The first successful application to a passenger car was the Mercedes Benz 300DS, which came on the market in 1978. With its achievements of low emissions and better efficiency, this became the first step in winning over the world to the advantages of turbocharging[2].

In 1980, MHI started the production of turbochargers at Sagamihara in Japan. However, it quickly became apparent that Europe was going to be the frontrunner for turbochargers, so MHI decided to move a great deal of its European development and production to that market. In 1991, MTEE produced its first turbocharger in Almere in the Netherlands, and the first projects were carried out for BMW and Volvo.


A lot of new breakthrough technologies followed in the years after. In 1992, MHI was the first supplier to apply an integrated bypass valve. And in 1994, MHI developed turbochargers that could withstand much higher temperatures by making austenitic stainless turbine housing.

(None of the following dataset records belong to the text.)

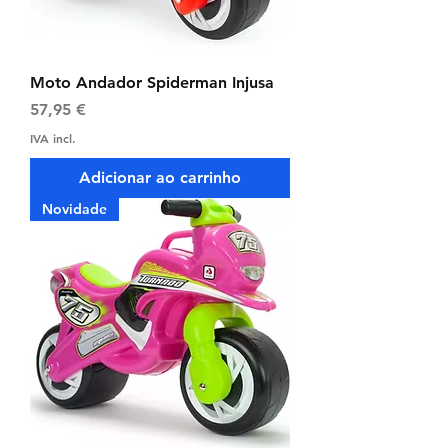
Moto Andador Spiderman Injusa
Preço
57,95 €
IVA incl.
Adicionar ao carrinho
Novidade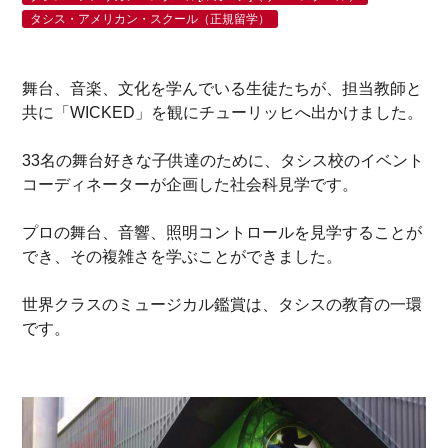
タシス・アメリカン・スクール（正規留学）
舞台、音楽、文化を学んでいる生徒たちが、担当教師と
共に「WICKED」を観にチューリッヒへ出かけました。
33名の舞台好きな子供達のために、タシス校のイベント
コーディネーターが企画した社会科見学です。
プロの舞台、音響、照明コントロールを見学することが
でき、その複雑さを学ぶことができました。
世界クラスのミュージカル鑑賞は、タシスの教育の一環
です。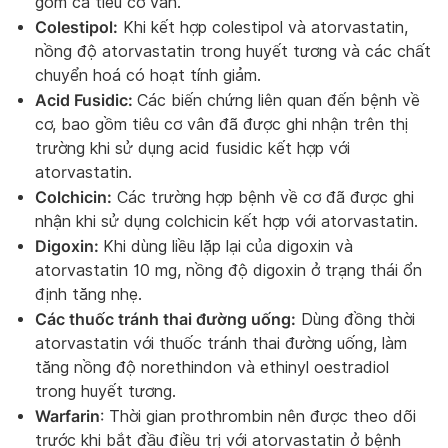
gồm cả tiêu cơ vân.
Colestipol:
Khi kết hợp colestipol và atorvastatin,
nồng độ atorvastatin trong huyết tương và các chất
chuyển hoá có hoạt tính giảm.
Acid Fusidic:
Các biến chứng liên quan đến bệnh về
cơ, bao gồm tiêu cơ vân đã được ghi nhận trên thị
trường khi sử dụng acid fusidic kết hợp với
atorvastatin.
Colchicin:
Các trường hợp bệnh về cơ đã được ghi
nhận khi sử dụng colchicin kết hợp với atorvastatin.
Digoxin:
Khi dùng liều lặp lại của digoxin và
atorvastatin 10 mg, nồng độ digoxin ở trạng thái ổn
định tăng nhẹ.
Các thuốc tránh thai đường uống:
Dùng đồng thời
atorvastatin với thuốc tránh thai đường uống, làm
tăng nồng độ norethindon và ethinyl oestradiol
trong huyết tương.
Warfarin
: Thời gian prothrombin nên được theo dõi
trước khi bắt đầu điều trị với atorvastatin ở bệnh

However, an even more important technology was introduced three years later with the invention of the twin scroll turbine housing. By keeping the exhaust gas from each cylinder separated, the twin scroll could utilize the energy from the exhaust gas much more efficiently. This was a great step towards further reducing turbo lag.

In 1999, MHI became the first supplier of a TiAl (titanium aluminum) turbine wheel. TiAl has a lower density compared to conventional turbine wheel material, which makes the wheel spin much easier. In 2001, MHI supplied the first austenitic stainless integrated manifold, which improved the flow and packaging significantly. And in 2005, MHI supplied the first magnesium compressor wheel, which was a lot lighter than the conventional material.

Another great step forward for turbochargers was the introduction of the VG (variable geometry) turbo. The first passenger car fitted with a VG turbo – the Japanese Honda Legend – came on the market in 1988[3]. At the time this technology was still limited and it took some years before it would catch on. The VG turbo had clear advantages in that it was able to act like both a small and large turbocharger due to the rotating vane system in the turbine inlet. Because of this, the VG turbo could make a narrow throat area when taking off, thus reducing turbo lag and at the same time offering a high flow capacity at maximum power operation. MHI began developing VG turbochargers in 1984 for truck applications and started mass production in 1994. MHI’s VG turbochargers for passenger cars were launched in 2001, and this new technology quickly spread to the European market.

Applying two turbochargers to an engine has been a popular trend for maximizing power while reducing turbo lag. Maserati was the first to use this setup already in 1981 and Bugatti even used a set-up with four sequential turbochargers on a W16 engine. The two-stage concept is usually set-up so that the smaller turbocharger is used for lower engine speeds and the larger one is used for higher engine speeds (whereas the bi-turbo concept is usually two identically sized turbochargers). MHI supplied the BMW N54 engine back in 2006 with a sequential turbo set-up, which was referred to as “TwinPower Turbo”. This engine became very successful and won several awards.

The future of turbocharging
The history of the turbocharger is far from over. The high demands for emission reduction and electrification paves the way for new technologies. The next chapter in the history of turbocharging will entail various types of electric boosting in 48V hybrids, a growing market in VG for gasoline vehicles, lighter and more heat-resistant materials and components, among many other new features. Furthermore, while the European market is close to being mature, there will be a massive growth in turbocharger demand in other parts of the world where emission legislation is catching up fast. MTEE is proud to be part of this history and we look forward to seeing what the future will bring.